Prepare for ICU transfer if patient exhibits silent chest, cyanosis, altered mental status, bradycardia, hypotension, or rising PaCO₂ 1.
Critical Pitfalls to Avoid
- Never administer sedatives of any kind—this is absolutely contraindicated 1
- Never delay corticosteroid administration while trying bronchodilators first 1
- Never give bolus aminophylline to patients already taking oral theophyllines 1
- Avoid methylxanthines (theophylline/aminophylline) due to erratic pharmacokinetics, significant side effects, and lack of evidence of benefit 1
- Do not routinely prescribe antibiotics unless strong evidence of bacterial infection (pneumonia or sinusitis) exists 1
- Do not underestimate severity—always use objective measurements (PEF or FEV₁), not clinical impression alone 1
Hospital Admission Criteria
Immediate hospital admission required for:
- Any life-threatening features present 1, 3
- Features of severe attack persisting after initial treatment 1, 3
- PEF <50% predicted after 1-2 hours of intensive treatment 1
- PEF <33% predicted after treatment 1
Lower threshold for admission if:
- Presentation in afternoon/evening 1
- Recent nocturnal symptoms 1
- Previous severe attacks or intubation 1
- Poor social circumstances 1
Discharge Planning (For Good Responders)
Discharge criteria:
- PEF ≥70% of predicted or personal best 1, 3
- Symptoms minimal or absent 1
- Oxygen saturation stable on room air 1
- Patient stable for 30-60 minutes after last bronchodilator dose 1
Discharge medications:
- Continue oral prednisone 40-60 mg daily for 5-10 days total (no taper needed) 1, 3
- Initiate or continue inhaled corticosteroids immediately 1, 3
- Provide albuterol inhaler for rescue use 3
- For high-risk non-adherent patients: Consider IM depot corticosteroid injection 1
Patient education:
- Provide written asthma action plan 3
- Verify inhaler technique before discharge 1, 3
- Provide peak flow meter and teach daily monitoring 3
- Arrange follow-up within 1 week in primary care 1
Referral to specialist if patient requires frequent courses of systemic corticosteroids (>2 bursts per year) for consideration of step-up in long-term controller therapy or biologic agents 3.
Special Considerations
For patients with asthma-COPD overlap: Treatment should primarily follow asthma guidelines, but COPD-specific approaches may also be needed 5.
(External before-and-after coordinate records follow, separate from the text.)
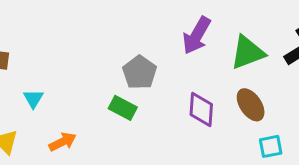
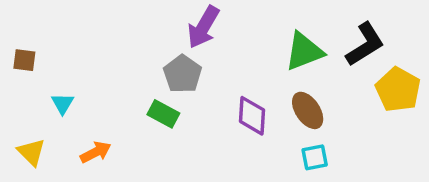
purple arrow: (197, 35) -> (203, 27), moved
cyan square: (271, 146) -> (315, 157), moved

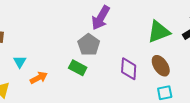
orange arrow: (96, 152) -> (39, 78), moved

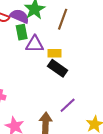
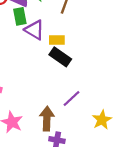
purple triangle: (35, 44) -> (34, 30), turned 30

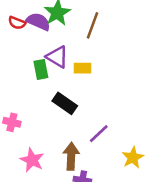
green rectangle: (20, 16) -> (41, 69), moved
black rectangle: (60, 57) -> (65, 103), moved

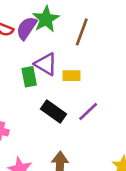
purple semicircle: (38, 22) -> (27, 28), turned -80
purple line: (99, 134) -> (88, 112), moved

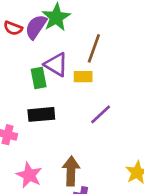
brown line: (82, 32) -> (94, 48), moved
black rectangle: (54, 112) -> (41, 114), moved, turned -40

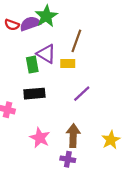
purple semicircle: (36, 27) -> (30, 24), turned 36
brown arrow: (71, 171) -> (73, 136), moved
pink star: (29, 175) -> (40, 138), moved

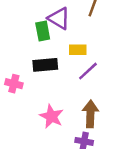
yellow rectangle: (68, 63) -> (78, 50), moved
purple line: (82, 94) -> (88, 71), moved

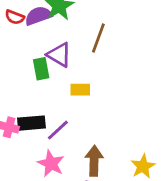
black rectangle: (45, 65) -> (31, 123), moved
purple line: (88, 71) -> (58, 130), moved

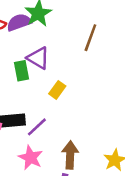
brown line: (98, 38) -> (90, 38), moved
yellow rectangle: (80, 90) -> (57, 90), turned -54

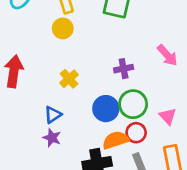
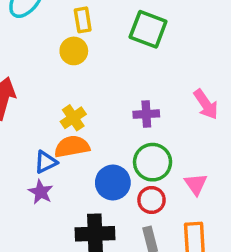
blue circle: (106, 109) -> (113, 183), moved
orange semicircle: (115, 140) -> (72, 147), moved

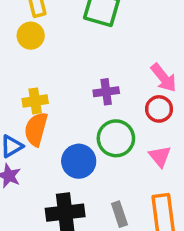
yellow cross: (73, 118) -> (35, 101), turned 30
orange semicircle: (72, 147) -> (36, 129), turned -60
red circle: (151, 200) -> (159, 109), moved

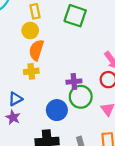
purple cross: (106, 92) -> (74, 82), moved
orange semicircle: (36, 129) -> (36, 50), moved

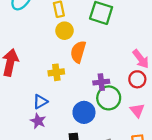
yellow circle: (30, 31) -> (64, 31), moved
orange semicircle: (36, 50) -> (78, 52), moved

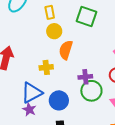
blue triangle: (40, 102) -> (32, 93), size x1.6
blue circle: (84, 112) -> (59, 100), moved

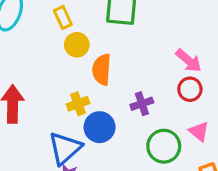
green circle: (91, 91) -> (164, 146), moved
blue circle: (59, 100) -> (100, 127), moved

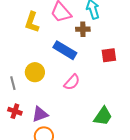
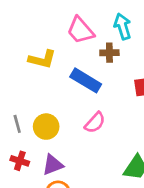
yellow L-shape: (32, 22) -> (42, 59), moved, turned -95
yellow circle: (35, 72) -> (46, 127), moved

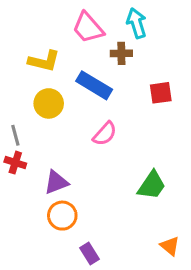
yellow circle: (46, 127) -> (49, 103), moved
red cross: (20, 161) -> (15, 163), moved

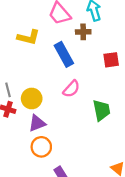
blue rectangle: (94, 85) -> (64, 54), turned 30
yellow circle: (49, 103) -> (32, 98), moved
green trapezoid: (152, 185) -> (101, 110), moved, turned -45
Montelukast is NOT indicated for reversal of bronchospasm in acute asthma attacks—patients must have appropriate rescue medication (short-acting inhaled beta-agonist) available 6.
Ipratropium bromide as single agent has not been adequately studied for acute exacerbations—drugs with faster onset (beta-agonists) are preferable as initial therapy 7.